Begin with the opening line of the records and extract each line through the one holding "ealight Votive Candle"; pictures are not part of the copy.

> DATASET CONTENT
—————

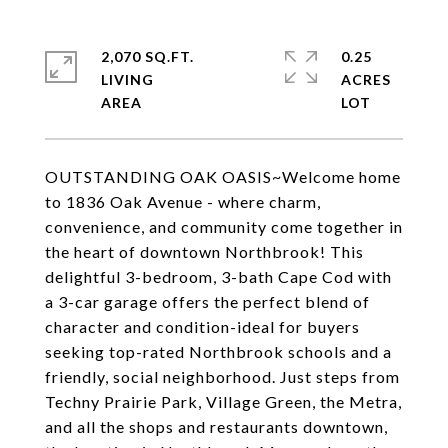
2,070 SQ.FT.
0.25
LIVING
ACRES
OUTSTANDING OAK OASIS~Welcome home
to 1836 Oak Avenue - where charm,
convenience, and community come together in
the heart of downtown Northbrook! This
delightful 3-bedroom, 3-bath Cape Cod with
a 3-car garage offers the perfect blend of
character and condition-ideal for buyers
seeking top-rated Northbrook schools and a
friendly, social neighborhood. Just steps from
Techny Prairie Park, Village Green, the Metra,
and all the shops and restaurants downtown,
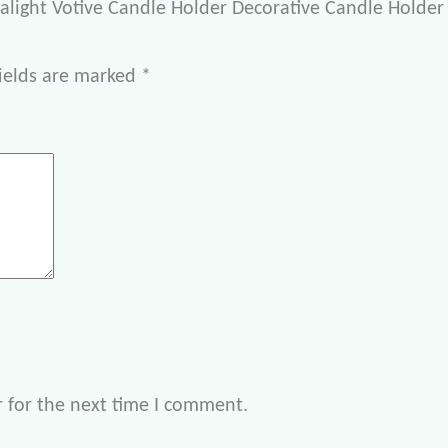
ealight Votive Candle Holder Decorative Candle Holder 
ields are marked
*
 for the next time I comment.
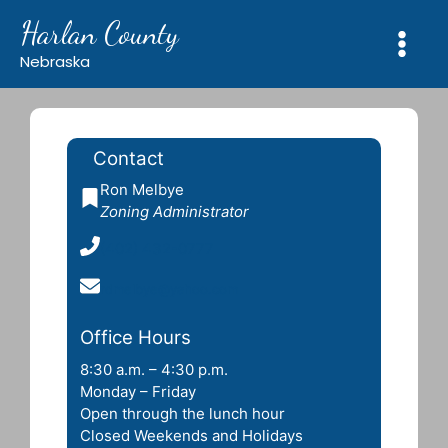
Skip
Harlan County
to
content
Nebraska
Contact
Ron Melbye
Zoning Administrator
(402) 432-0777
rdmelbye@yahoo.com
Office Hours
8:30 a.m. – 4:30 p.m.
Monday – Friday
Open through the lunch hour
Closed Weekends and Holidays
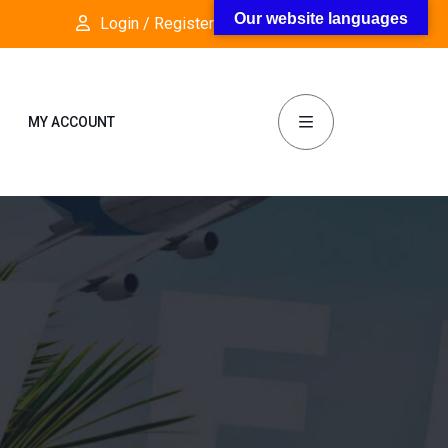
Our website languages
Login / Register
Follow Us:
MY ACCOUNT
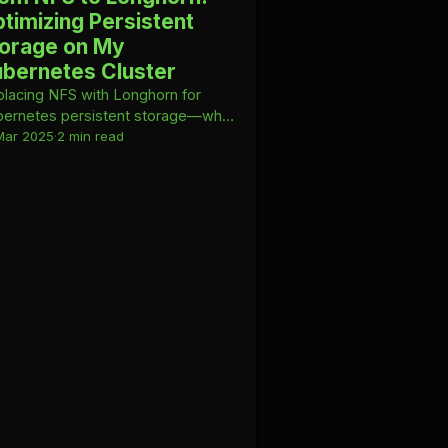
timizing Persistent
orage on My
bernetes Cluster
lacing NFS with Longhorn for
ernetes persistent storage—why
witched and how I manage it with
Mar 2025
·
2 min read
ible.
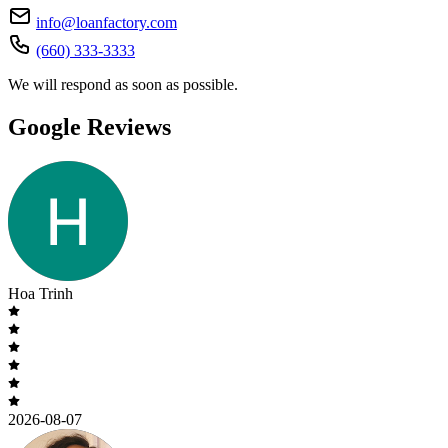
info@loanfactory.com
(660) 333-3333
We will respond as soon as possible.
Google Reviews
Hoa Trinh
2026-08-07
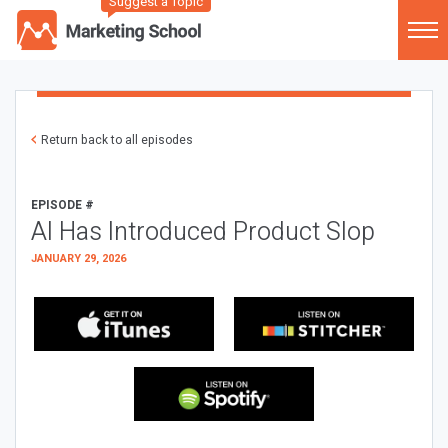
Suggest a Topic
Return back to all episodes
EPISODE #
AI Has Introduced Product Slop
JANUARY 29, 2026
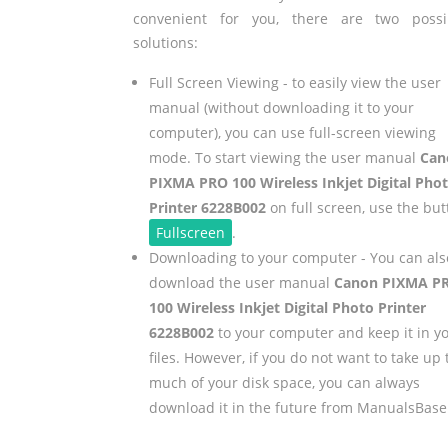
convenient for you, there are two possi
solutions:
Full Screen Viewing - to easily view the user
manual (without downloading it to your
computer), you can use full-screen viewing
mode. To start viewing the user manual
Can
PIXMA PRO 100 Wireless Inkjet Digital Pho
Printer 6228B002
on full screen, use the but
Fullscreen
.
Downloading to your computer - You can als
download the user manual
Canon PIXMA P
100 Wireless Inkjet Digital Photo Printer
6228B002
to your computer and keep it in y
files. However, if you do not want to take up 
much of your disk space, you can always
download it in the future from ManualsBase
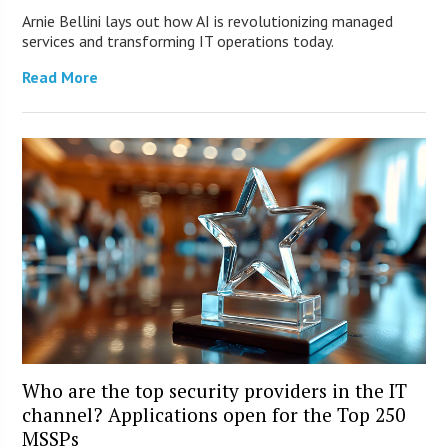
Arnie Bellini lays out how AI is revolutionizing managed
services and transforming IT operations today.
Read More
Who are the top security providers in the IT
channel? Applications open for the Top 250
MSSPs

—————

> TASK RESPONSE
2,070 SQ.FT.
0.25
LIVING
ACRES
OUTSTANDING OAK OASIS~Welcome home
to 1836 Oak Avenue - where charm,
convenience, and community come together in
the heart of downtown Northbrook! This
delightful 3-bedroom, 3-bath Cape Cod with
a 3-car garage offers the perfect blend of
character and condition-ideal for buyers
seeking top-rated Northbrook schools and a
friendly, social neighborhood. Just steps from
Techny Prairie Park, Village Green, the Metra,
and all the shops and restaurants downtown,
ealight Votive Candle Holder Decorative Candle Holder 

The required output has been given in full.